• WORK ORDER: Go through the entries below. Copy each line in which "Sims" appears.

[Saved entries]
▼▼▼
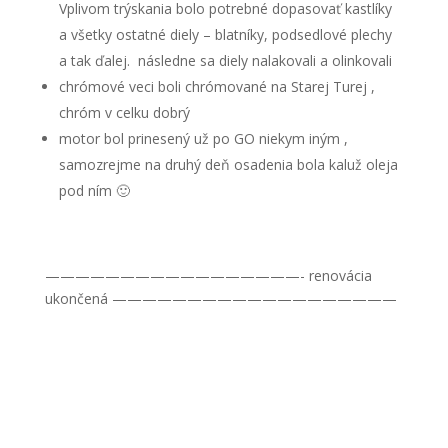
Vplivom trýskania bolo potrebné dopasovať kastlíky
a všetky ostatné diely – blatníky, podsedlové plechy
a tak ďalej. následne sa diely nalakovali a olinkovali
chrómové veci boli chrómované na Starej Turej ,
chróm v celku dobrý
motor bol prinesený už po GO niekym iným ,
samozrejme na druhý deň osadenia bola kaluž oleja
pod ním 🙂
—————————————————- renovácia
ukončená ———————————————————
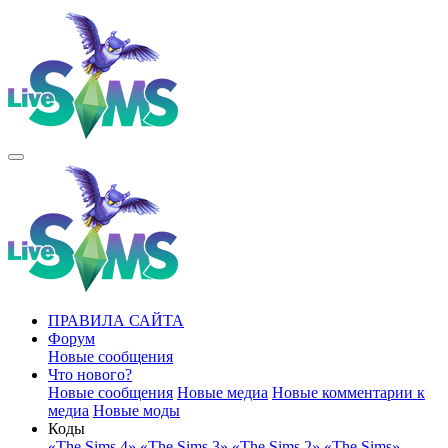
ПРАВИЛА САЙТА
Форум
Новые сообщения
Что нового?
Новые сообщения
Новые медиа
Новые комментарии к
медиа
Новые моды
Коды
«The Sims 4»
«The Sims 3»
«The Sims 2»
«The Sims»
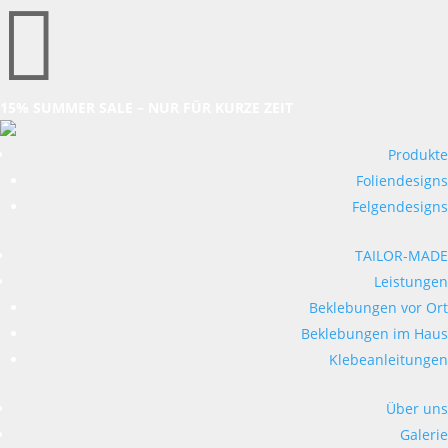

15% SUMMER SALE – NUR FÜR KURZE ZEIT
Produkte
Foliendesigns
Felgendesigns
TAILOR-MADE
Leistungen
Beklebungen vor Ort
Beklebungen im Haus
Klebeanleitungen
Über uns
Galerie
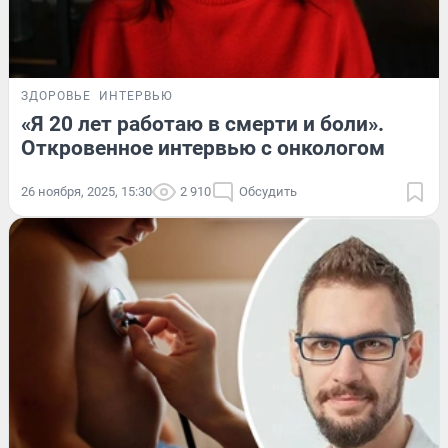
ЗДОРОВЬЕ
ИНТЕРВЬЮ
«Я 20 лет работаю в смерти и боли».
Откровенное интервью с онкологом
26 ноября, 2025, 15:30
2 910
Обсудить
▲▲▲
• YOUR SOLUTION:
«The Sims 4»
«The Sims 3»
«The Sims 2»
«The Sims»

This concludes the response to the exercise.